____ INFORMATION SHOWN
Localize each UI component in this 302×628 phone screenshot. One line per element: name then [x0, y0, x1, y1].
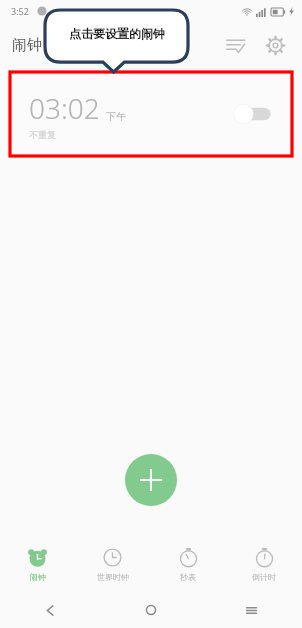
staticText: 秒表: [180, 572, 196, 582]
button[interactable]: 03:02: [13, 75, 289, 153]
staticText: 闹钟: [12, 36, 42, 55]
staticText: 闹钟: [30, 572, 46, 582]
staticText: 倒计时: [252, 572, 276, 582]
staticText: 不重复: [29, 129, 56, 140]
staticText: 点击要设置的闹钟: [69, 26, 165, 41]
button[interactable]: 世界时钟: [75, 541, 150, 588]
staticText: 3:52: [11, 5, 29, 17]
button[interactable]: Recents: [201, 592, 302, 628]
button[interactable]: Back: [0, 592, 100, 628]
staticText: 03:02: [29, 89, 100, 127]
staticText: 下午: [106, 110, 126, 123]
button[interactable]: Select alarms: [218, 28, 252, 62]
button[interactable]: Add alarm: [125, 454, 177, 506]
staticText: 世界时钟: [97, 572, 129, 582]
button[interactable]: 秒表: [150, 541, 226, 588]
button[interactable]: 闹钟: [0, 541, 75, 588]
button[interactable]: Toggle alarm: [233, 102, 273, 126]
button[interactable]: 倒计时: [226, 541, 302, 588]
button[interactable]: Home: [100, 592, 201, 628]
button[interactable]: Settings: [258, 28, 292, 62]
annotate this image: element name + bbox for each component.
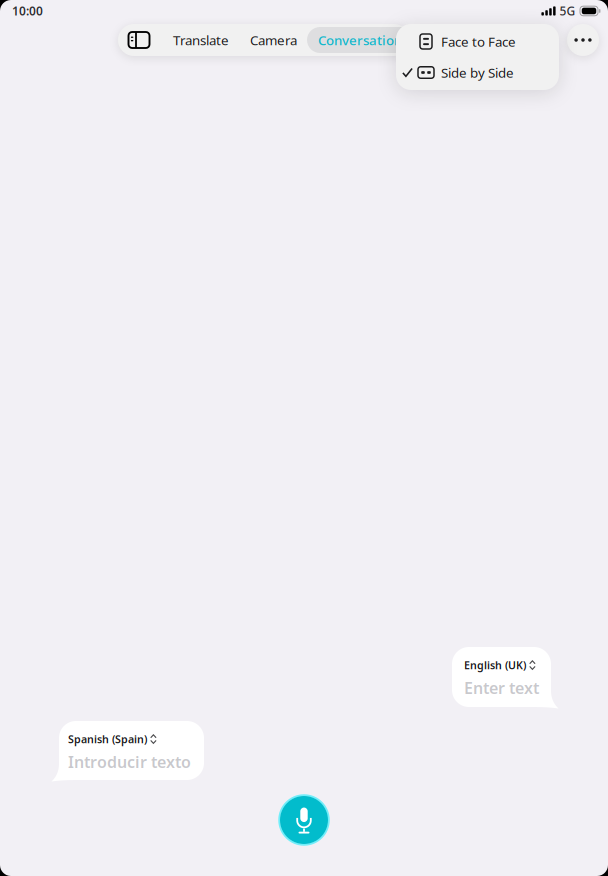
button[interactable]: Face to Face [396,26,559,57]
staticText: Enter text [464,677,539,698]
button[interactable]: More options [567,24,599,56]
button[interactable]: Show sidebar [118,24,160,56]
button[interactable]: Record [279,795,329,845]
staticText: English (UK) [464,658,526,672]
button[interactable]: Translate [160,24,242,56]
staticText: 10:00 [12,3,43,19]
staticText: Side by Side [441,64,514,81]
staticText: Face to Face [441,33,516,50]
staticText: 5G [560,3,576,19]
staticText: Introducir texto [68,751,191,772]
button[interactable]: Side by Side [396,57,559,88]
staticText: Translate [173,31,229,49]
staticText: Spanish (Spain) [68,732,147,746]
staticText: Camera [250,31,297,49]
button[interactable]: Conversation [304,24,416,56]
staticText: Conversation [318,31,402,49]
button[interactable]: Spanish (Spain) [50,721,204,783]
button[interactable]: Camera [242,24,304,56]
button[interactable]: English (UK) [452,647,560,710]
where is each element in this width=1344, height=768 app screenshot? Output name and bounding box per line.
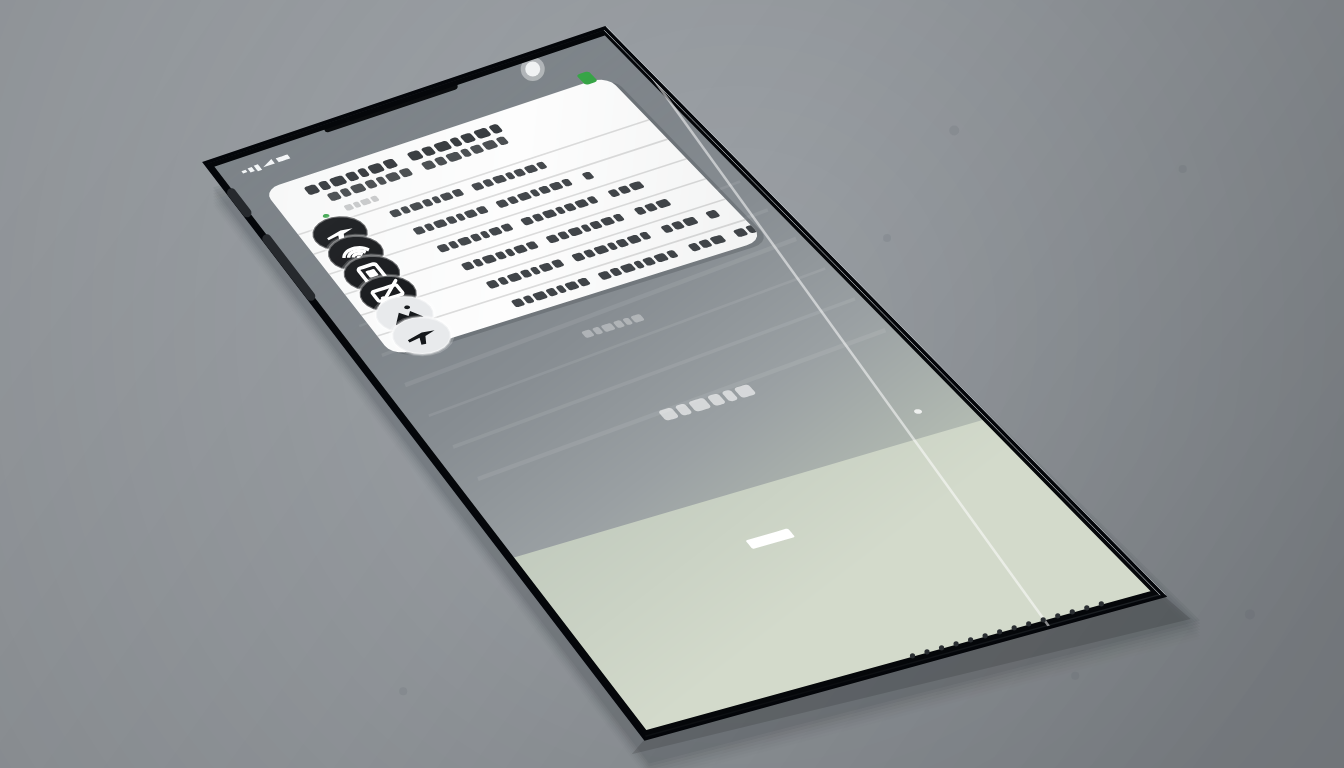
- button[interactable]: Phone product shot showing settings list: [0, 0, 1344, 768]
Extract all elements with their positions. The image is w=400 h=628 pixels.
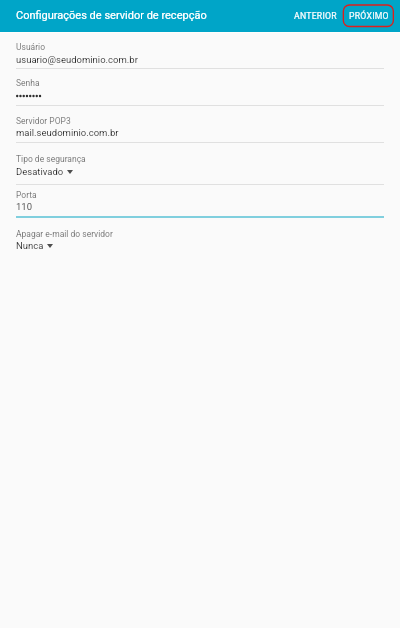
staticText: Usuário — [16, 42, 46, 52]
staticText: PRÓXIMO — [349, 11, 389, 21]
staticText: mail.seudominio.com.br — [16, 127, 119, 138]
staticText: Desativado — [16, 166, 64, 177]
staticText: Apagar e-mail do servidor — [16, 229, 113, 239]
staticText: Tipo de segurança — [16, 154, 86, 164]
staticText: Porta — [16, 190, 37, 200]
button[interactable]: PRÓXIMO — [343, 4, 394, 26]
staticText: Servidor POP3 — [16, 116, 71, 126]
staticText: ANTERIOR — [294, 11, 337, 21]
staticText: 110 — [16, 201, 33, 212]
staticText: Configurações de servidor de recepção — [16, 9, 207, 22]
staticText: usuario@seudominio.com.br — [16, 54, 138, 65]
button[interactable]: ANTERIOR — [286, 4, 342, 26]
staticText: Nunca — [16, 240, 44, 251]
staticText: Senha — [16, 78, 40, 88]
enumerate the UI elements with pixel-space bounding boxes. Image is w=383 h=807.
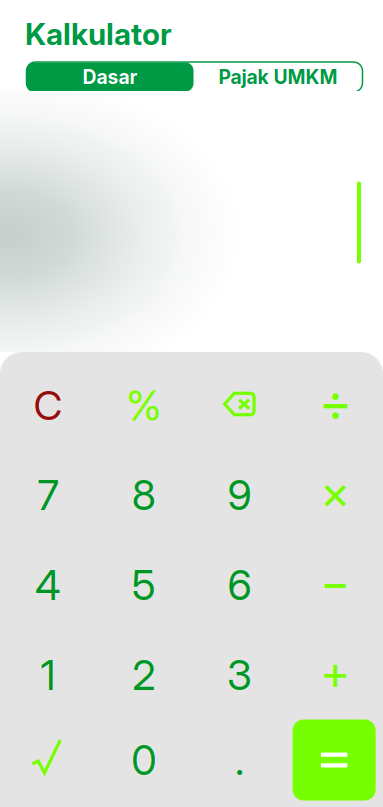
button[interactable]: Decimal point <box>192 720 287 807</box>
button[interactable]: 6 <box>192 540 287 630</box>
staticText: 2 <box>132 650 155 700</box>
button[interactable]: Multiply <box>287 450 383 540</box>
staticText: 5 <box>132 560 156 610</box>
button[interactable]: 4 <box>0 540 96 630</box>
staticText: Dasar <box>82 65 138 89</box>
staticText: 8 <box>132 470 156 520</box>
button[interactable]: Clear <box>0 360 96 450</box>
staticText: − <box>320 554 351 610</box>
button[interactable]: 9 <box>192 450 287 540</box>
button[interactable]: Equals <box>287 720 383 807</box>
button[interactable]: Pajak UMKM <box>194 62 362 92</box>
button[interactable]: Divide <box>287 360 383 450</box>
staticText: Pajak UMKM <box>218 65 338 89</box>
button[interactable]: Minus <box>287 540 383 630</box>
staticText: . <box>235 735 244 785</box>
staticText: 6 <box>227 560 251 610</box>
staticText: C <box>33 381 62 430</box>
staticText: % <box>126 380 161 430</box>
staticText: Kalkulator <box>25 16 172 52</box>
staticText: 3 <box>227 650 252 700</box>
staticText: 4 <box>35 560 61 610</box>
button[interactable]: Dasar <box>26 62 194 92</box>
button[interactable]: Square root <box>0 720 96 807</box>
button[interactable]: Backspace <box>192 360 287 450</box>
button[interactable]: Percent <box>96 360 192 450</box>
staticText: × <box>320 464 351 520</box>
button[interactable]: 8 <box>96 450 192 540</box>
staticText: 9 <box>227 470 251 520</box>
staticText: + <box>320 644 351 700</box>
button[interactable]: 7 <box>0 450 96 540</box>
button[interactable]: 3 <box>192 630 287 720</box>
button[interactable]: Plus <box>287 630 383 720</box>
staticText: 7 <box>37 470 58 520</box>
button[interactable]: 5 <box>96 540 192 630</box>
button[interactable]: 1 <box>0 630 96 720</box>
button[interactable]: 0 <box>96 720 192 807</box>
staticText: ÷ <box>318 370 352 433</box>
staticText: 1 <box>40 650 55 700</box>
staticText: 0 <box>131 735 156 785</box>
button[interactable]: 2 <box>96 630 192 720</box>
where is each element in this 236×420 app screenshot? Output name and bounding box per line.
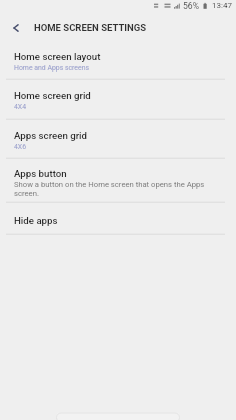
staticText: 4X6 <box>14 143 27 151</box>
button[interactable]: Apps screen grid <box>0 119 236 158</box>
staticText: 56% <box>183 1 199 11</box>
staticText: Hide apps <box>14 215 58 226</box>
button[interactable]: Home screen grid <box>0 79 236 118</box>
staticText: Home screen layout <box>14 51 101 62</box>
button[interactable]: Home screen layout <box>0 40 236 79</box>
staticText: Home and Apps screens <box>14 64 90 72</box>
button[interactable]: Apps button <box>0 158 236 202</box>
staticText: Apps screen grid <box>14 130 88 141</box>
staticText: HOME SCREEN SETTINGS <box>34 22 147 33</box>
staticText: 13:47 <box>212 1 232 10</box>
staticText: Show a button on the Home screen that op… <box>14 180 205 198</box>
button[interactable]: Hide apps <box>0 202 236 234</box>
button[interactable]: Back <box>6 18 26 38</box>
staticText: 4X4 <box>14 103 27 111</box>
staticText: Home screen grid <box>14 90 91 101</box>
staticText: Apps button <box>14 168 67 179</box>
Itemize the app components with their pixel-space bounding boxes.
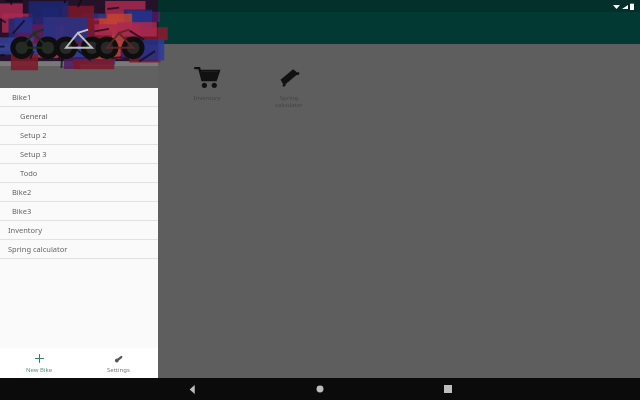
button[interactable]: Todo — [0, 164, 158, 183]
other: Home — [316, 385, 324, 393]
staticText: Inventory — [8, 225, 43, 235]
button[interactable]: Setup 3 — [0, 145, 158, 164]
staticText: Todo — [20, 168, 38, 178]
staticText: Spring calculator — [8, 244, 68, 254]
staticText: Settings — [107, 366, 130, 374]
staticText: New Bike — [26, 366, 53, 374]
staticText: Setup 2 — [20, 130, 47, 140]
staticText: General — [20, 111, 48, 121]
button[interactable]: Spring calculator — [0, 240, 158, 259]
staticText: Inventory — [193, 94, 221, 102]
staticText: Setup 3 — [20, 149, 47, 159]
other: Back — [188, 385, 197, 394]
button[interactable]: Settings — [79, 348, 158, 378]
staticText: Spring calculator — [275, 94, 303, 109]
button[interactable]: Bike2 — [0, 183, 158, 202]
button[interactable]: General — [0, 107, 158, 126]
staticText: Bike2 — [12, 187, 32, 197]
staticText: Bike1 — [12, 92, 32, 102]
button[interactable]: New Bike — [0, 348, 79, 378]
button[interactable]: Bike1 — [0, 88, 158, 107]
button[interactable]: Bike3 — [0, 202, 158, 221]
button[interactable]: Setup 2 — [0, 126, 158, 145]
button[interactable]: Inventory — [180, 60, 234, 106]
button[interactable]: Inventory — [0, 221, 158, 240]
staticText: Bike3 — [12, 206, 32, 216]
button[interactable]: Spring calculator — [262, 60, 316, 113]
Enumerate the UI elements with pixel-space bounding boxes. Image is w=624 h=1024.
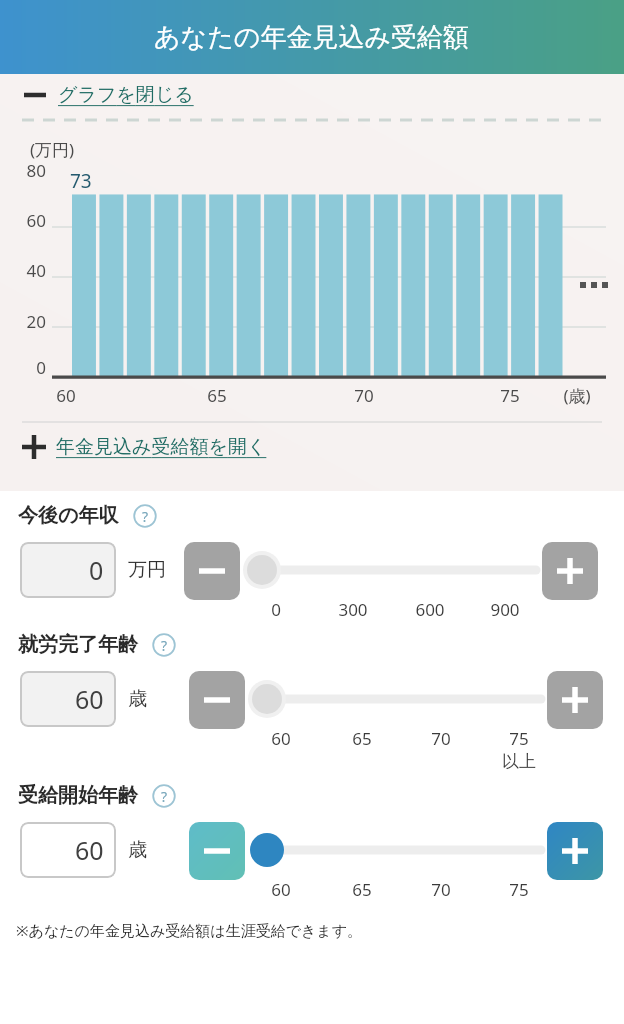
button[interactable]: 増やす xyxy=(542,542,598,600)
staticText: あなたの年金見込み受給額 xyxy=(154,21,470,54)
staticText: 40 xyxy=(2,259,46,282)
staticText: 65 xyxy=(340,727,384,750)
button[interactable]: 減らす xyxy=(189,671,245,729)
staticText: ? xyxy=(142,507,149,526)
staticText: 75 xyxy=(497,878,541,901)
staticText: 80 xyxy=(2,159,46,182)
staticText: 受給開始年齢 xyxy=(18,783,138,808)
staticText: 70 xyxy=(419,727,463,750)
staticText: ? xyxy=(161,636,168,655)
button[interactable]: 0 xyxy=(20,542,116,598)
staticText: 60 xyxy=(259,878,303,901)
staticText: 歳 xyxy=(128,838,147,862)
staticText: 65 xyxy=(340,878,384,901)
button[interactable]: ヘルプ xyxy=(152,633,176,657)
staticText: 60 xyxy=(2,209,46,232)
button[interactable]: 60 xyxy=(20,671,116,727)
staticText: 20 xyxy=(2,310,46,333)
staticText: 60 xyxy=(75,682,104,716)
staticText: ? xyxy=(161,787,168,806)
staticText: 年金見込み受給額を開く xyxy=(56,435,267,459)
staticText: 60 xyxy=(75,833,104,867)
button[interactable]: 60 xyxy=(20,822,116,878)
button[interactable]: スライダー xyxy=(245,822,547,878)
staticText: 900 xyxy=(483,598,527,621)
button[interactable]: 減らす xyxy=(184,542,240,600)
staticText: 70 xyxy=(341,384,387,407)
staticText: 0 xyxy=(89,553,104,587)
staticText: ※あなたの年金見込み受給額は生涯受給できます。 xyxy=(16,920,363,940)
button[interactable]: 増やす xyxy=(547,671,603,729)
button[interactable]: グラフを閉じる xyxy=(0,74,624,116)
button[interactable]: スライダー xyxy=(245,671,547,727)
staticText: 以上 xyxy=(497,751,541,772)
staticText: 70 xyxy=(419,878,463,901)
staticText: 万円 xyxy=(128,558,166,582)
staticText: 73 xyxy=(70,168,92,194)
button[interactable]: 年金見込み受給額を開く xyxy=(0,424,624,470)
button[interactable]: 増やす xyxy=(547,822,603,880)
staticText: 今後の年収 xyxy=(18,503,119,528)
staticText: 300 xyxy=(331,598,375,621)
button[interactable]: ヘルプ xyxy=(133,504,157,528)
staticText: 65 xyxy=(194,384,240,407)
staticText: グラフを閉じる xyxy=(58,83,194,107)
staticText: 60 xyxy=(259,727,303,750)
staticText: 歳 xyxy=(128,687,147,711)
staticText: 600 xyxy=(408,598,452,621)
button[interactable]: ヘルプ xyxy=(152,784,176,808)
staticText: (歳) xyxy=(554,384,600,407)
staticText: 60 xyxy=(43,384,89,407)
staticText: 75 xyxy=(497,727,541,750)
staticText: (万円) xyxy=(30,138,75,161)
staticText: 0 xyxy=(254,598,298,621)
button[interactable]: 減らす xyxy=(189,822,245,880)
staticText: 75 xyxy=(487,384,533,407)
button[interactable]: スライダー xyxy=(240,542,542,598)
staticText: 就労完了年齢 xyxy=(18,632,138,657)
staticText: 0 xyxy=(2,356,46,379)
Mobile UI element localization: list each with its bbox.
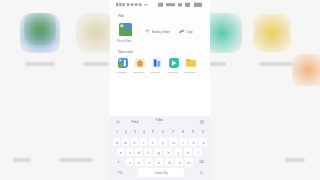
________
EXERCISE AIM |
Go through the records above and count every line that includes "Spring". Give the number and nothing else.

RESPONSE |
4